From: Chris Wilson <Chris.Wilson@microsoft.com>
Date: Tue, 23 Jun 2009 03:48:29 +0000
To: Dave Crossland <dave@lab6.com>, Chris Wilson <Chris.Wilson@microsoft.com>, "www-style@w3.org" <www-style@w3.org>
Message-ID: <61027177C88032458A7862054B3C6258036818@TK5EX14MBXW652.wingroup.windeploy.ntdev.microsoft.com>
d.crossland@gmail.com [Dave Crossland] wrote:
>http://www.doubletwist.com

>
>http://news.bbc.co.uk/1/hi/entertainment/5133754.stm


Thanks for the references.

>> but in general,
>> I’d say “DRM” is not something I’m a particular fan of  - proper expression
>> of licensing intent, and the unlocking of commercially-produced font
>> licenses for use with web content, IS.
>
>Are you saying that IE would implement a non-DRM web font format?
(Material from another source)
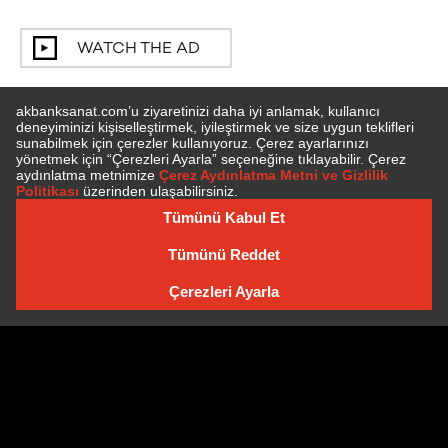
WATCH THE AD
SUBSCRIBE TO NEWSLETTER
I don't speak for IE.  I should be clearer, though - I think full expression of "your digital rights" in a web font format is a good idea (in fact, I think it's a necessity, and that's where .ttf/.otf falls down).  I think attempts to lock files down to one vendor, or make the file format "uncrackable" (ha) are a bad idea.  "Obfuscation" is somewhat of a red herring - it's in EOT presumably because it made font vendors happy enough to allow the usage.  It's not anything like a real attempt at security, but it is a signpost.

I don't think the bulk of users - particularly users, not just content developers - will not be aware that TTF files might have additional rights to them, and they're not supposed to just copy the files from their internet cache to their Windows/Fonts directory.  (After all, all the other files in there say they're copyrighted too, right?)  I think TTF/OTF on the web is akin to saying you have to put the bits to Photoshop up on the web in order for anyone to view images created with it.